Jul 1, 2012

Challenges of Big Data


Volume:
According to a study we produce around 2.5 quintillion bytes of data each day. We can no longer use the existing database management tools on such rapidly growing data. We will experience difficulties to capture, store, search, share, analyze and visualize data. Managing large volume and rapidly increasing database is a challenging issue and cannot be anymore mitigated with faster processors. The volume of data is exceeding the processing capacity. Moreover, the algorithms necessary to process the data are much more complex than usual ones making analysis on big data very complicated.
Velocity:
Some scenarios require analysis of data to be presented immediately. For example: fraudulent credit card transaction should be flagged before a transaction even occurs. The larger the data set to be processed the longer it will take to analyze. How we can capture the most important data as it happens? How quickly does the data move across the enterprise when you need to make a decision and deliver that to the right people in real-time?
Variety:
Big data when it comes in an unstructured format, such as text or video. Machines or algorithms expect homogenous data and so require data to be prepared before analysis. To apply appropriate filters that can reduce the size of raw data and at the same time ensures the availability of necessary data. Even after initial data cleaning some errors and incompleteness may exist in the data which must be handled during data analysis.

What is Big Data?


Big data is defined by its 3 characteristics which is also called 3 V’s:
1.        Volume: The increase in data volumes within enterprise systems is caused by transaction volumes and other traditional data types, as well as by new types of data.
2.       Velocity: This involves streams of data, structured record creation, and availability for access and delivery. Velocity means both how fast data is being produced and how fast the data must be processed to meet demand.
3.       Variety: It includes tabular data (databases), hierarchical data, documents, e-mail, metering data, video, still images, audio, stock ticker data, financial transactions and more.

May 3, 2010

ROLAP, MOLAP and HOLAP


There are three different types of OLAP technology:

ROLAP stands for Relational-OLAP as it stores all the data in relational database. When we run the MDX queries it retrieves the data from the relational database using a corresponding SQL query. This makes the query processing to be slow but it does provide faster processing time.
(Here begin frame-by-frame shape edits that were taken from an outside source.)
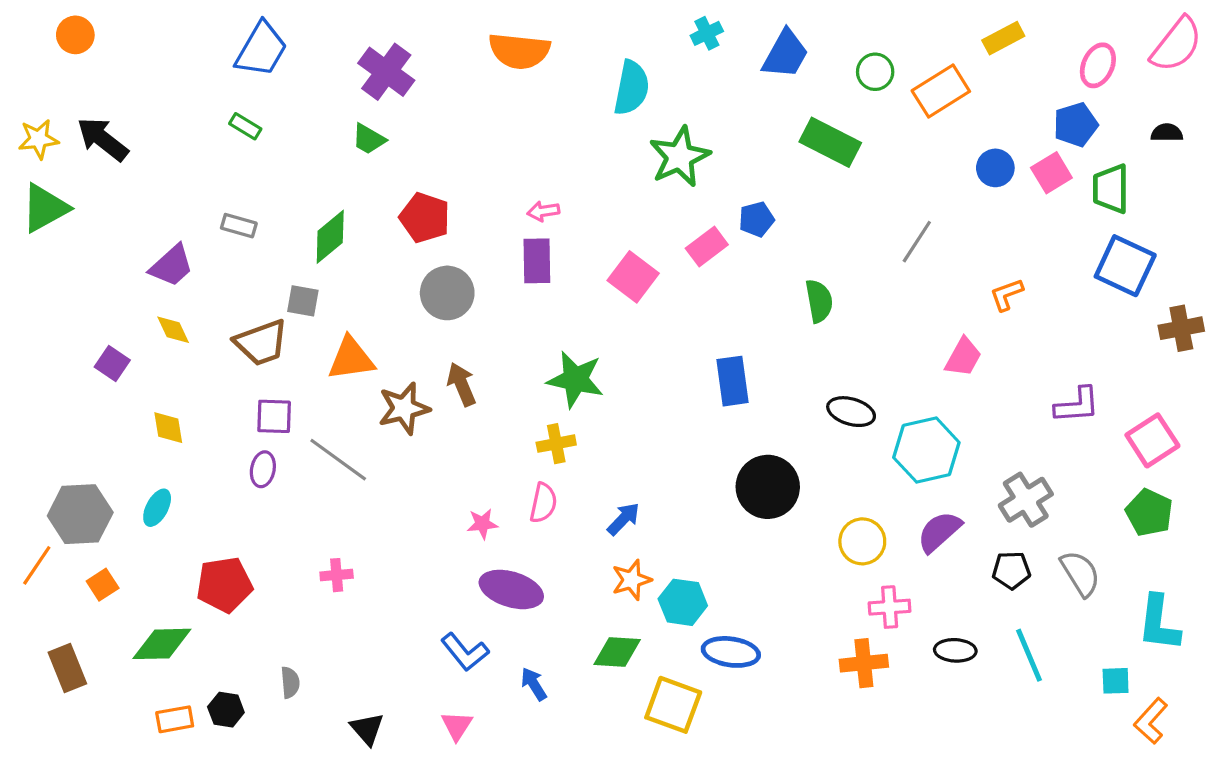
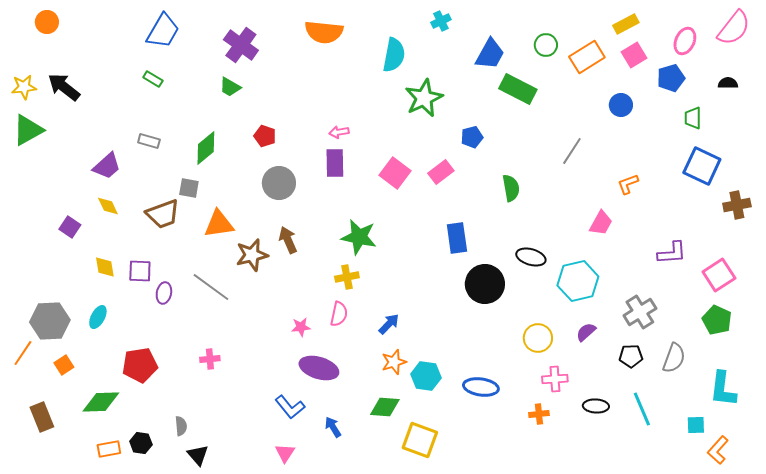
blue trapezoid: (785, 54) -> (490, 54), moved
pink square: (1051, 173) -> (634, 55), moved
green trapezoid: (1111, 189) -> (693, 118), size x0.7
red pentagon: (425, 218) -> (265, 136), size x0.7
pink rectangle: (707, 246) -> (441, 172), moved
purple square: (274, 416) -> (140, 271), moved
black circle: (768, 487) -> (485, 284), moved
purple semicircle: (939, 532) -> (586, 332), size x0.7
gray semicircle: (1080, 573) -> (674, 358), turned 52
blue ellipse: (731, 652) -> (481, 387), moved
orange cross: (864, 663) -> (539, 414), size x0.7
black triangle: (367, 729) -> (198, 455), moved

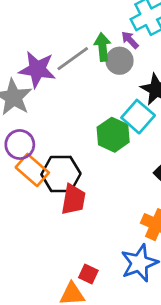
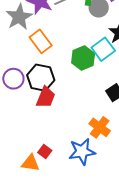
purple circle: (20, 145) -> (13, 79), moved
orange rectangle: (32, 170) -> (41, 41), moved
MOLAP stands for Multidimensional-OLAP as it stores all the data in the multidimensional data structure of the Analysis Services. It has slow processing time but provides better query performance than ROLAP. MOLAP storage mode is most widely used as OLAP is meant to provide the faster query performance.

HOLAP stands for Hybrid-OLAP as it uses a combination of both the ROLAP and MOLAP. It stores only the indexes and aggregations in the multidimensional form while the rest of the data is stored in the relational database.

Mar 5, 2010

Time Dimension in Data Warehouse


In any data warehouse date and time plays a vital role in keeping track of when a particular event has taken place. However, we do not store the time information in the same way as we do in the OLTP database. In a dimensional model a separate time dimension is normally used. This time dimension contains separate attributes for year, month, and day and so on. This time dimension is initially populated with the data of a particular period like ten years. Whenever an event/transaction needs to be recorded in the fact table the time key from this dimension for the corresponding time is obtained from the time dimension.

Surrogate key for time dimension is auto incremented just like any other dimension but it is always helpful to have it the right format like for date: 05-Mar-2010 the time key should be 05032010. This proves to be extremely useful as queries can be done directly based on the time key and thus improves performance.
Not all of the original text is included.